Als iemand het toch eens had gezien…

Toen ik werd geboren, had mijn moeder al een beperking. Als kind wist ik niet beter – het was mijn normaal. Pas later, toen ik ouder werd, begon ik te beseffen dat het eigenlijk helemaal niet zo normaal was. Nu weet ik: ik was een jonge mantelzorger.

Mijn moeder kon er niets aan doen, ook zij wist niet beter. Ze deed haar best om een goede moeder te zijn, maar wist niet altijd hoe ze dat moest doen, met alle uitdagingen die het leven haar gaf. Hulpverlening was toen niet wat het nu is. De kennis was beperkter, en als je het leek te redden en gewoon meedraaide in de samenleving, dan was het al snel ‘goed genoeg’.

Bij ons thuis was de rolverdeling traditioneel: mijn vader werkte, mijn moeder zorgde. En ik zorgde ook – voor háár. Het zat ‘m in kleine dingen, die toen vanzelfsprekend leken. Maar als ik nu terugkijk, voel ik weer die verantwoordelijkheid die ik toen al droeg. Mijn moeder zorgde fysiek goed voor mij, en ze gaf veel liefde. Maar omgaan met het leven, dát was iets wat ik haar moest leren.

Mantelzorg was in die tijd geen veelgebruikte term. Dat ook jongeren en kinderen kunnen lijden onder de ziekte of beperking van een ouder, kreeg pas in de jaren ’90 echt aandacht.

Soms vraag ik me af hoe mijn leven eruit had gezien als ik, met dezelfde thuissituatie van veertig jaar geleden, in deze tijd was opgegroeid. Had iemand dan gezien hoeveel zorgen ik me maakte om mijn moeder? Had iemand opgemerkt hoe verantwoordelijk ik me voelde? Was er dan hulp gekomen, voor haar én voor mij, zodat ik wat minder had hoeven dragen?

En was ik dan nog steeds geworden wie ik nu ben?

Het vroegtijdig zorgen heeft mijn empathie en verantwoordelijkheidsgevoel enorm versterkt. Het heeft me gevormd tot een betrokken en open persoon die graag klaarstaat voor anderen. Maar het heeft me ook jarenlange therapie gekost om te leren dat ík er ook mag zijn. Dat ik niet altijd op de laatste plek hoef te staan.

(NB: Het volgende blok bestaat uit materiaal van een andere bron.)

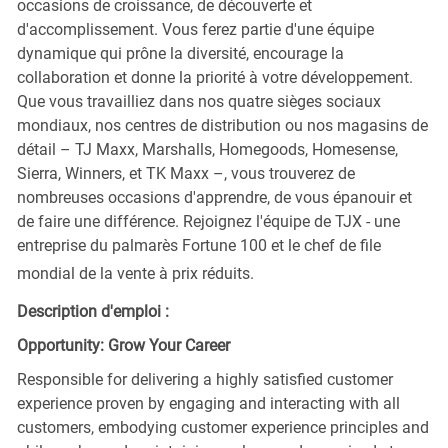
occasions de croissance, de découverte et
d'accomplissement. Vous ferez partie d'une équipe
dynamique qui prône la diversité, encourage la
collaboration et donne la priorité à votre développement.
Que vous travailliez dans nos quatre sièges sociaux
mondiaux, nos centres de distribution ou nos magasins de
détail – TJ Maxx, Marshalls, Homegoods, Homesense,
Sierra, Winners, et TK Maxx –, vous trouverez de
nombreuses occasions d'apprendre, de vous épanouir et
de faire une différence. Rejoignez l'équipe de TJX - une
entreprise du palmarès Fortune 100 et le chef de file
mondial de la vente à prix réduits.
Description d'emploi :
Opportunity: Grow Your Career
Responsible for delivering a highly satisfied customer
experience proven by engaging and interacting with all
customers, embodying customer experience principles and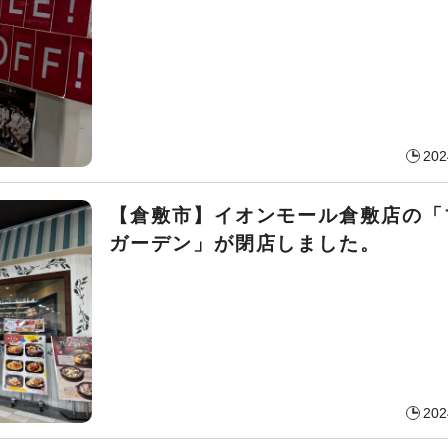
202
【倉敷市】イオンモール倉敷店の「
ガーデン」が閉店しました。
202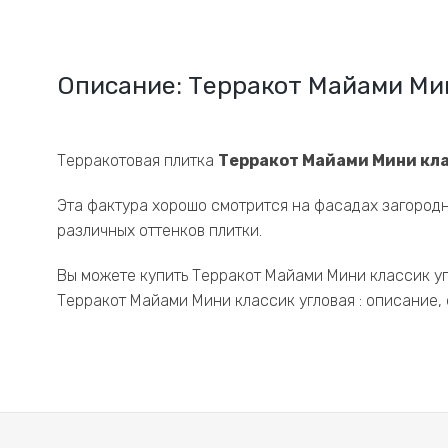
Описание: Терракот Майами Ми
Терракотовая плитка
Терракот Майами Мини кла
Эта фактура хорошо смотрится на фасадах загородн
различных оттенков плитки.
Вы можете купить Терракот Майами Мини классик уг
Терракот Майами Мини классик угловая : описание, 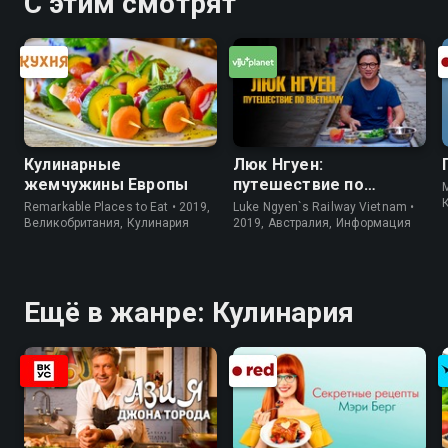
С этим смотрят
Кулинарные
Люк Нгуен:
жемчужины Европы
путешествие по
M
Вьетнаму
Remarkable Places to Eat • 2019,
Luke Ngyen`s Railway Vietnam •
Великобритания, Кулинария
2019, Австралия, Информация
Ещё в жанре: Кулинария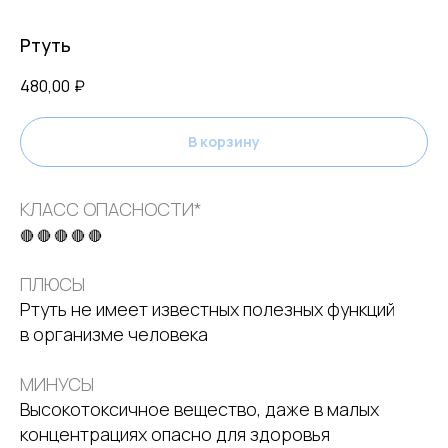
Ртуть
480,00
₽
В корзину
КЛАСС ОПАСНОСТИ*
🔴 🔴 🔴 🔴 🔴
ПЛЮСЫ
Ртуть не имеет известных полезных функций
в организме человека
МИНУСЫ
Высокотоксичное вещество, даже в малых
концентрациях опасно для здоровья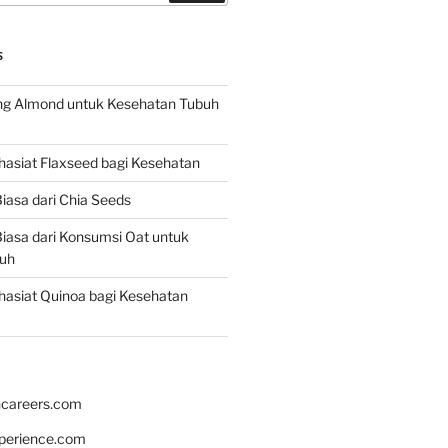
S
g Almond untuk Kesehatan Tubuh
asiat Flaxseed bagi Kesehatan
iasa dari Chia Seeds
iasa dari Konsumsi Oat untuk
uh
asiat Quinoa bagi Kesehatan
hcareers.com
xperience.com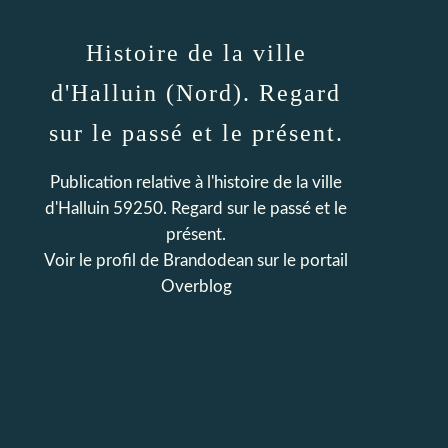
Histoire de la ville
d'Halluin (Nord). Regard
sur le passé et le présent.
Publication relative à l'histoire de la ville
d'Halluin 59250. Regard sur le passé et le
présent.
Voir le profil de
Brandodean
sur le portail
Overblog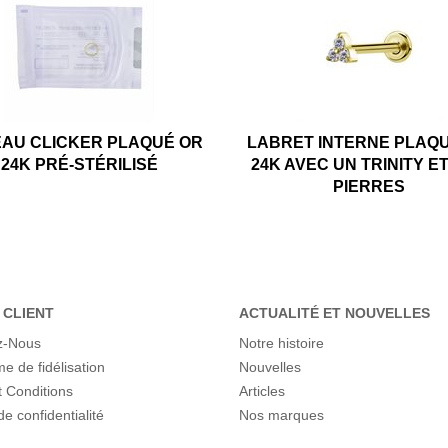
AU CLICKER PLAQUÉ OR
LABRET INTERNE PLAQ
24K PRÉ-STÉRILISÉ
24K AVEC UN TRINITY E
PIERRES
 CLIENT
ACTUALITÉ ET NOUVELLES
z-Nous
Notre histoire
 de fidélisation
Nouvelles
 Conditions
Articles
de confidentialité
Nos marques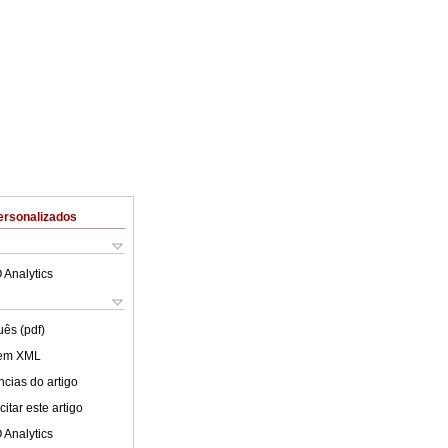
ersonalizados
 Analytics
uês (pdf)
 em XML
cias do artigo
itar este artigo
 Analytics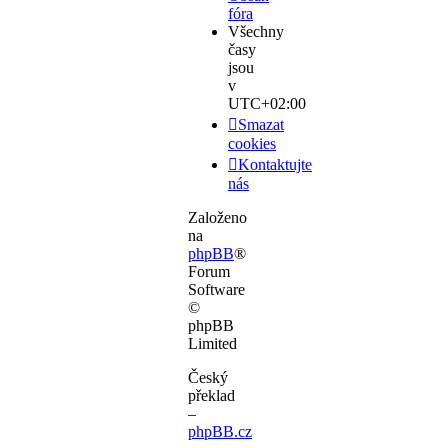
fóra
Všechny
časy
jsou
v
UTC+02:00
Smazat
cookies
Kontaktujte
nás
Založeno
na
phpBB
®
Forum
Software
©
phpBB
Limited
Český
překlad
–
phpBB.cz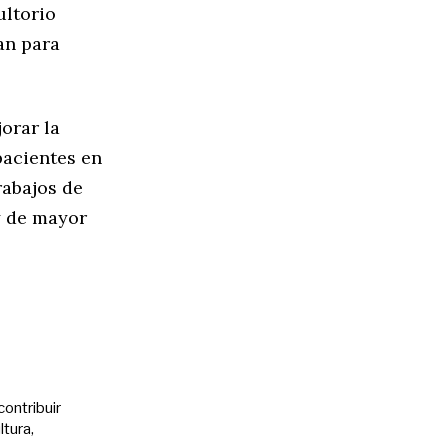
ultorio
an para
jorar la
pacientes en
rabajos de
y de mayor
contribuir
ltura,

Het jong zorgen voor mijn moeder heeft me waardevolle kwaliteiten gegeven, maar ook onzekerheden die ik pas later leerde herkennen. Soms vraag ik me af hoe het geweest zou zijn als ík een moeder had gehad die zich zorgen maakte om míj, in plaats van andersom.

Ik hoop – en zet me er ook actief voor in – dat iedereen die werkt met kinderen en jongeren zijn oren en ogen openhoudt, en zijn voelsprieten uitzet. Dat we jongeren die opgroeien in een moeilijke thuissituatie écht zien. En dat we naast hun ouders gaan staan om samen te kijken hoe we deze kinderen kunnen ondersteunen.
Niet door hun problemen weg te nemen, maar door samen te zoeken naar manieren waarop ze weer kind kunnen zijn. Zodat de verantwoordelijkheid die vaak op hun schouders ligt, ergens anders mag komen te rusten.

Want een kind moet gewoon kind kunnen zijn.
Ook als thuis niet alles ‘gewoon’ is.